If it becomes cliche for AI to recommend buying the fonts and other design assets of independent creators, at least the creators get paid and can stay in the game to create new art.
I really like the handwritten fonts from Typeheist, and that's an example of the kind of single-person company we ought to be supporting! Handwritten fonts can be useful to try to speak directly to a reader and make your designs feel like something that comes from the lives, work, and choices of real people.
There are lots of good independent font foundries out there, so be sure to continue support your favorites and spreading the word about them. Walden Font Co is another one that has caught my eye lately with their historical fonts.
I think that last sentence helps me better contextualize one of my own product offerings, my Instrument Wood Texture Pack for Web and Graphic Design. I took a bunch of close-up photos of the wood grains in my guitars and bass neck and created an affordable package you can download with a license that lets you use them in your own design projects. Sure, it's a simple product, but AI can't recreate real trees, real guitars, my life, and my artistic choices and inspiration that went into it. Check it out if you ever need visual assets that evoke natural surfaces in your designs!
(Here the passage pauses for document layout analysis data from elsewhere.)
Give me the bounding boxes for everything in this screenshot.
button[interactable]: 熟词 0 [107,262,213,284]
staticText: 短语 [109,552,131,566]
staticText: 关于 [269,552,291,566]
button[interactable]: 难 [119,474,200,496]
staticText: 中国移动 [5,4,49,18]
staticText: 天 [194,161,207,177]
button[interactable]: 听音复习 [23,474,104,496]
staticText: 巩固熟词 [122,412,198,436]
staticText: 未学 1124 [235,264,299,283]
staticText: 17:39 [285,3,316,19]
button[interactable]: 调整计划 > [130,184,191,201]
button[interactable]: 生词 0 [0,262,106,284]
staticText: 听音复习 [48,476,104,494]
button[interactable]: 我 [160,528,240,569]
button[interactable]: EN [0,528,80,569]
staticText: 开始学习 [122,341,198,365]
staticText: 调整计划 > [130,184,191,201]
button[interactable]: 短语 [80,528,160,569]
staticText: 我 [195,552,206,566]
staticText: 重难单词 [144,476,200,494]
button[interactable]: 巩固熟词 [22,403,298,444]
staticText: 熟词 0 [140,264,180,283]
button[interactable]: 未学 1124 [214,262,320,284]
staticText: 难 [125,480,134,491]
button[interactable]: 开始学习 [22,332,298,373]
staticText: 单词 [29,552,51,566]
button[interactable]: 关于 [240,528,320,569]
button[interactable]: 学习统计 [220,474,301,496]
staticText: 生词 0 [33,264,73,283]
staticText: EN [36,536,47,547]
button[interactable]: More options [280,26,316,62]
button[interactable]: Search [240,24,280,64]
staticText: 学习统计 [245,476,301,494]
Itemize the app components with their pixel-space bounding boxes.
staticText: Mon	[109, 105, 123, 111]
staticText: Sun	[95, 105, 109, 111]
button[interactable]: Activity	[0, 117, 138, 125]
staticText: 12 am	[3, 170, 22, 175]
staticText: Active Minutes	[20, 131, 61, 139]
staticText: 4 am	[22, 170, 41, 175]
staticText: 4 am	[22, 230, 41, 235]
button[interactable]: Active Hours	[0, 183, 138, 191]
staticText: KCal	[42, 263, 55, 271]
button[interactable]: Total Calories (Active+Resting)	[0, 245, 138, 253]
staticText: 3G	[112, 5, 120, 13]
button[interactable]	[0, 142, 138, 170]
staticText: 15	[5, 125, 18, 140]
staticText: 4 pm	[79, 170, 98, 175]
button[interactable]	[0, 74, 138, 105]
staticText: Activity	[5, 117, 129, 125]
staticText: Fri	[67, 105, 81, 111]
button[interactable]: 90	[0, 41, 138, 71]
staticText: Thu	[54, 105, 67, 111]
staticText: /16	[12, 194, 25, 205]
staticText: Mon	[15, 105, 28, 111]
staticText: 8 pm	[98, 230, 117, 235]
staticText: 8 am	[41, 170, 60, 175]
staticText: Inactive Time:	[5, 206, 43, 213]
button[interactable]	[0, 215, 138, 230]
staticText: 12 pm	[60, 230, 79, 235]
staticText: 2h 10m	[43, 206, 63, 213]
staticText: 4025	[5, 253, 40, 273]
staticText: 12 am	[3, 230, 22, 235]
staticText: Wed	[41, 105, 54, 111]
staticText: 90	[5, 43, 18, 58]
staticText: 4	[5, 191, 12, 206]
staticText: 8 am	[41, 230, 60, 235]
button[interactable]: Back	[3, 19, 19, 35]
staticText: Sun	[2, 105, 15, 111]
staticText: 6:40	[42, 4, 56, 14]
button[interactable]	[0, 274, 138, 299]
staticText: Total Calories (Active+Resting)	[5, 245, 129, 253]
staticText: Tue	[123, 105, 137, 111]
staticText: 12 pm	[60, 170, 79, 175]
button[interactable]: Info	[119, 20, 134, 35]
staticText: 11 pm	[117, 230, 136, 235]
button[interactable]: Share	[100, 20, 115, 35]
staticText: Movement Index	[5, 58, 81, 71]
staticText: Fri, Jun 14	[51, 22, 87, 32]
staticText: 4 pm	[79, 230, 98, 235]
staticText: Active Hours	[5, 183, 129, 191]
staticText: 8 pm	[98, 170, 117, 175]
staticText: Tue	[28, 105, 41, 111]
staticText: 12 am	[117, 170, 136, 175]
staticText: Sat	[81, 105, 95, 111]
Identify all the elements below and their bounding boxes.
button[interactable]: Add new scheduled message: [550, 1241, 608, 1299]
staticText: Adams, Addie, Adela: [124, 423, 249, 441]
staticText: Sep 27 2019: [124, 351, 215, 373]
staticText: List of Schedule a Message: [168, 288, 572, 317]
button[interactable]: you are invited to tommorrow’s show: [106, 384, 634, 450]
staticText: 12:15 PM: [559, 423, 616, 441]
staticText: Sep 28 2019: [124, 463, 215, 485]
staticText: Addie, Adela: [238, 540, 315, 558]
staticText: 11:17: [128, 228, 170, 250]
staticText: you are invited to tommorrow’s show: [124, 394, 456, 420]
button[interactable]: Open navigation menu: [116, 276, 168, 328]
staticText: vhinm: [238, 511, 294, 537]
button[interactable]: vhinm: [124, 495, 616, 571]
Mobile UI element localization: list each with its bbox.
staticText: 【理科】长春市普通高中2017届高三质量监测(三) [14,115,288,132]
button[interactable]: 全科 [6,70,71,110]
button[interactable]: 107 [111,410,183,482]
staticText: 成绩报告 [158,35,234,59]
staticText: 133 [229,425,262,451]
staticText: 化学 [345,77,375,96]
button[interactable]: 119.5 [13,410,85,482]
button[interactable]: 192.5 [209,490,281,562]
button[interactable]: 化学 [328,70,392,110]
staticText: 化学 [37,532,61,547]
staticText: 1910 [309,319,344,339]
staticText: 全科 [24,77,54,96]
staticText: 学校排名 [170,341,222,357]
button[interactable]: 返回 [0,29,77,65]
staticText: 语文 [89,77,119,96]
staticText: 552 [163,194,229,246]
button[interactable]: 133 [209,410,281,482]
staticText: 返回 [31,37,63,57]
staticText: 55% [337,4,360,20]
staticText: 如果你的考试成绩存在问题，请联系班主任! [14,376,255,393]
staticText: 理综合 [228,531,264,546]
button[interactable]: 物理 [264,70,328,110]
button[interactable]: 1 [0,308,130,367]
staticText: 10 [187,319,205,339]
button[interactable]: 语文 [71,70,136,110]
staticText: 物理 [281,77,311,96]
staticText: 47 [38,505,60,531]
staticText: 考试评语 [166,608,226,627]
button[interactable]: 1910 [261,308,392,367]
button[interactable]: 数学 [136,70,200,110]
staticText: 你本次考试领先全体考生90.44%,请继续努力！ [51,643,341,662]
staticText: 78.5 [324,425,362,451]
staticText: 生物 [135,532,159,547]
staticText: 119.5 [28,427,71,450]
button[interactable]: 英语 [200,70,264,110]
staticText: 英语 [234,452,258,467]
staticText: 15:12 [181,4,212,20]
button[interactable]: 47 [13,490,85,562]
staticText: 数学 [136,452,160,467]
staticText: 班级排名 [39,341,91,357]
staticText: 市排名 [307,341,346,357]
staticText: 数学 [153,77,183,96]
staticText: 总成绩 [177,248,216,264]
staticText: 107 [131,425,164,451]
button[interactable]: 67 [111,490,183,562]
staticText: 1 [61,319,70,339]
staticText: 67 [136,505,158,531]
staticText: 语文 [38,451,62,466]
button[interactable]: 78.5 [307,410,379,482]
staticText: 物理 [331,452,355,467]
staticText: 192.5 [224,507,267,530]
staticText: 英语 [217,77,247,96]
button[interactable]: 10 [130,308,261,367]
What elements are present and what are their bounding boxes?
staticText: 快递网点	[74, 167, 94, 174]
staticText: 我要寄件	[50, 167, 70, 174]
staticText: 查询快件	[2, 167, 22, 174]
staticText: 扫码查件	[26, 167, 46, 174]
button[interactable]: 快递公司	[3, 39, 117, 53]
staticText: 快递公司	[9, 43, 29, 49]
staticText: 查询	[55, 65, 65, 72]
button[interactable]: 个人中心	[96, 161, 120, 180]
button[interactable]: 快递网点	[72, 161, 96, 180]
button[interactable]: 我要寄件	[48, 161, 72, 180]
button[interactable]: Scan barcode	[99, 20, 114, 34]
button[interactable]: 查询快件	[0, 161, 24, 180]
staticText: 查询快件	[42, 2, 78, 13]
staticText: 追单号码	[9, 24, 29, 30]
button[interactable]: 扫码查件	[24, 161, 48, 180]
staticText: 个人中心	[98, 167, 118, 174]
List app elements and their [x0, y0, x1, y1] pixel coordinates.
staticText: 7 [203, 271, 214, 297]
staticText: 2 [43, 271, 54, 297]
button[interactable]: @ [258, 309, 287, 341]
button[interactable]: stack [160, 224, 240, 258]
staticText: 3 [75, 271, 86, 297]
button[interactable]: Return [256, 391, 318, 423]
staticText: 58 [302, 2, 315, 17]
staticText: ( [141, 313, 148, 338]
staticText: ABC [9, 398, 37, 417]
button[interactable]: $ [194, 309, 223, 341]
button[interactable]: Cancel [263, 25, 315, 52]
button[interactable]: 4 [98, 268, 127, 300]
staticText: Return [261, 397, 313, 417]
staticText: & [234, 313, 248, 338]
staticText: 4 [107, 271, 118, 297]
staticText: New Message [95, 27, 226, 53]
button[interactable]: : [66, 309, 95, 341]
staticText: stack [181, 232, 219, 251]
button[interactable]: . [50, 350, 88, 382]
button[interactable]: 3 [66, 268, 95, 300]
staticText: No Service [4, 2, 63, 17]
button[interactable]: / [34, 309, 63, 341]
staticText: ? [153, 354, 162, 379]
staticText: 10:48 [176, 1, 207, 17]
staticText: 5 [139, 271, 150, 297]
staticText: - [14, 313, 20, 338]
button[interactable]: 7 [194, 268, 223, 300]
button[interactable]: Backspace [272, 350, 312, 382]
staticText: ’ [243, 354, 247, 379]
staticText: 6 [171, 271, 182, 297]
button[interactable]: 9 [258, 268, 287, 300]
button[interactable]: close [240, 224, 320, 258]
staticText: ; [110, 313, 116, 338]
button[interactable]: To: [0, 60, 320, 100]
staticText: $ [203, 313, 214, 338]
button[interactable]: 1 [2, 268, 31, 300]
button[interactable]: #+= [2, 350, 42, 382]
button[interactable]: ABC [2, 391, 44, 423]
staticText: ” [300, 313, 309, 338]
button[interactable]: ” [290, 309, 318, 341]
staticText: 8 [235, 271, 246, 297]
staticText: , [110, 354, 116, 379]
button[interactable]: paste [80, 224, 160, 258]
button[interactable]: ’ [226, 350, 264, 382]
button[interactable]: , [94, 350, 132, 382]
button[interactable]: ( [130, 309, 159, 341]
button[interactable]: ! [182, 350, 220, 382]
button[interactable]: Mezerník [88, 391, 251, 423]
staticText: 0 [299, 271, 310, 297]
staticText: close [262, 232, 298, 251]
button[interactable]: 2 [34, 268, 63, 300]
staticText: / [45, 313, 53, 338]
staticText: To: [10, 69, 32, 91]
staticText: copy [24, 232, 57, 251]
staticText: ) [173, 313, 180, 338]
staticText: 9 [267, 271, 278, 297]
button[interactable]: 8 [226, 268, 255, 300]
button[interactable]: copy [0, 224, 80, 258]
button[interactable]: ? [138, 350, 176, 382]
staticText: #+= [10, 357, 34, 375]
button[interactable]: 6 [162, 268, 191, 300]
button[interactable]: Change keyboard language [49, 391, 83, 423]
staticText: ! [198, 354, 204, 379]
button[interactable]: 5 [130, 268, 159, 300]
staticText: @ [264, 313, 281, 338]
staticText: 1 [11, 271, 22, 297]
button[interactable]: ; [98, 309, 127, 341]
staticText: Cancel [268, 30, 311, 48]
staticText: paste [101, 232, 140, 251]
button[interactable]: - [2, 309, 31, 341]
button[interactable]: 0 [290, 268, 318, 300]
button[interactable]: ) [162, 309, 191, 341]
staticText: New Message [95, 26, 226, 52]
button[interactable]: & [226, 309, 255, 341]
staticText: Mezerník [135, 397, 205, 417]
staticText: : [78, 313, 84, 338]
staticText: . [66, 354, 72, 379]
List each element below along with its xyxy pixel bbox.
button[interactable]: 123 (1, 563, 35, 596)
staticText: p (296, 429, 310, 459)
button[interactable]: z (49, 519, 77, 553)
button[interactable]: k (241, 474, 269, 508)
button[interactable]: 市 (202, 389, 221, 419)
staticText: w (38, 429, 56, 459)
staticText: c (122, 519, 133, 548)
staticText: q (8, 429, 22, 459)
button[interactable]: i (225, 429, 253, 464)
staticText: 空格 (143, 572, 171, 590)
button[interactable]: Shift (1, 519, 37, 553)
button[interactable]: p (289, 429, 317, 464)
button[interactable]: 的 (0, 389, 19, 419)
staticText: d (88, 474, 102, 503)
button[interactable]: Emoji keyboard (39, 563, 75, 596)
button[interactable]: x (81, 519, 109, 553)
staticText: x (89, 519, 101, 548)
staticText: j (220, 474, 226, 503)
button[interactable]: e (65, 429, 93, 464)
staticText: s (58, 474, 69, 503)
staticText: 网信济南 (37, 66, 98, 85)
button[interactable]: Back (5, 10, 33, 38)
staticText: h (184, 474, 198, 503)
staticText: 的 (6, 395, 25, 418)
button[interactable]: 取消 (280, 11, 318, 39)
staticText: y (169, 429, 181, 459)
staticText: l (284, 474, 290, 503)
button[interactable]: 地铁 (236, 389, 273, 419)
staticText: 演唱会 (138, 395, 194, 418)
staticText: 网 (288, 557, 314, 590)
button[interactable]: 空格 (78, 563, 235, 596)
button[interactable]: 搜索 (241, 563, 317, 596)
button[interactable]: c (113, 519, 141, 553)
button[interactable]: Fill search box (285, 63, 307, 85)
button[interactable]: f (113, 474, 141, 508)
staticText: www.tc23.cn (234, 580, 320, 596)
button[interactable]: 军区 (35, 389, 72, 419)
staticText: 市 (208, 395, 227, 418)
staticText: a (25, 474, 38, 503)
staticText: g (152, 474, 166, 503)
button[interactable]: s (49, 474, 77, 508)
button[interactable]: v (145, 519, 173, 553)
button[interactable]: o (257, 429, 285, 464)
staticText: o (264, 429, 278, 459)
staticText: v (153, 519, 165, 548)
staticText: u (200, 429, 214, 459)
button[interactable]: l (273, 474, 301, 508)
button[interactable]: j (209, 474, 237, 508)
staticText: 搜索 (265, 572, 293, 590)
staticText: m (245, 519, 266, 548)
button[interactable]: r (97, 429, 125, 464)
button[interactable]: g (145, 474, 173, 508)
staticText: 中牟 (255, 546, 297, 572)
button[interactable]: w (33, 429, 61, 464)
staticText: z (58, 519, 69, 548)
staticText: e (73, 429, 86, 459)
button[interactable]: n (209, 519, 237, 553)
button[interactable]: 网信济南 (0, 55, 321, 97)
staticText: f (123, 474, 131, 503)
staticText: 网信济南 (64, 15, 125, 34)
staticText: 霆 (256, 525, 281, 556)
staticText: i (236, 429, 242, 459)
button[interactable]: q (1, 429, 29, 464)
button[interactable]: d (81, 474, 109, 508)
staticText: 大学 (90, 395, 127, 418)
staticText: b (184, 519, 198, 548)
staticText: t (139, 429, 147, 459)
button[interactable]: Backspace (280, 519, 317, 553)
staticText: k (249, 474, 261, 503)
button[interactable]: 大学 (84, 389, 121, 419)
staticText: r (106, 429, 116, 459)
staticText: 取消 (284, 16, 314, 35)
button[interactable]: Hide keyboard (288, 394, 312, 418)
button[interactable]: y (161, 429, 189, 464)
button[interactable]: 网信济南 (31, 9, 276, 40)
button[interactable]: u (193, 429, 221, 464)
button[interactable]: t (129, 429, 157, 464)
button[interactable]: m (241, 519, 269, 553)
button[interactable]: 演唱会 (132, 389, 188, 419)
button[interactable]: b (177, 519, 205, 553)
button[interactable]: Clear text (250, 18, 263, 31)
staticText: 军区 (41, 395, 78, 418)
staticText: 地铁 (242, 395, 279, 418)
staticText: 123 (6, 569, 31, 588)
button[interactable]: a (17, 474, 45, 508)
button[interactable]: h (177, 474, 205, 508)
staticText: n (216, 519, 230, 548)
The book Refactoring UI from the team behind Tailwind CSS also sticks out, both as a worthwhile read and as a cautionary tale of AI economic havoc. The book was written originally for a developer-centric audience, whom they hoped to arm with tactics to improve the design of their apps without hiring designers. Perhaps it will achieve newfound relevance and acclaim as people seek tactics to improve the UX of sloppy, vibe-coded apps. Sadly, Tailwind Labs had to lay off 75% of their engineering team this year because traffic is down to their website due to AI, despite the popularity of their CSS framework. This underscores the fact that AI threatens the livelihoods of people doing great work that helps us create.
If we can't stop AI from eating design systems, hopefully we can still keep our culture full with a viable artistic layer of real creators. And I think there might be more actionable takeaways for musicians too. What if we could make it easier and more normalized for creators like Youtubers and podcasters to buy licenses to use your music in their content? An independent creator economy can thrive as an alternative to an economy of fake crap.